The discovery that bumblebee queens could shake it off and emerge unscathed after more than a week submerged in water stunned scientists back in 2024.
Now, a new paper reveals how they do it. Included in the bumblebee survival toolkit is the remarkable ability to extract oxygen from the water around them – literally allowing them to breathe underwater temporarily.
It's a skill set that can help the heart of a colony weather a crisis such as a flooded burrow, allowing her to survive and rebuild when conditions are more stable. And its discovery suggests that some species may have hidden reserves of resilience against environmental extremes.
"Our findings," writes a team led by evolutionary physiologist Charles Darveau of the University of Ottawa in Canada, "reveal a remarkable flooding-tolerance strategy and provide a foundation for exploring the limits, mechanisms, and ecological significance of underwater survival in terrestrial insects."

Every winter, some insect species hibernate in a period of suspended development and metabolism known as a diapause. For some bumblebee queens, that means finding a safe, snug burrow, nestling in, and hitting the snooze button.
Burrows do not always remain safe and snug, though. Underground resting places can be vulnerable to flooding, and a bumblebee in diapause is too sluggish to respond with the alacrity that such an emergency would demand.
Weather events such as heavy rain, snowmelt, and rising water tables can all inundate a bee burrow, not necessarily regularly, but unpredictably, and with enough risk that at least one North American species, Bombus impatiens, appears to have adapted.
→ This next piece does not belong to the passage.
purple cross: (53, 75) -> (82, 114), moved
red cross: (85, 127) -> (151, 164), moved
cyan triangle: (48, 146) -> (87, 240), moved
In 2024, scientists revealed that B. impatiens queens have a high rate of survival after up to a week submerged in water – around 90 percent.
Now, we finally get to find out how they did it: through a combination of underwater respiration, anaerobic metabolism, and "profound metabolic depression" – a state of extremely minimal metabolic function.
In laboratory experiments on dozens of queens in winter diapause, the researchers submerged the bumblebees in cold water and monitored their metabolism and gas exchange.
Gas exchange was measured in the water in which the bees were submerged, and in the air in the chamber above the water. The researchers tracked carbon dioxide and oxygen levels, and found that the former rose minutely, while the latter fell. This is consistent with respiration – the bees were taking in oxygen from the water and expelling carbon dioxide.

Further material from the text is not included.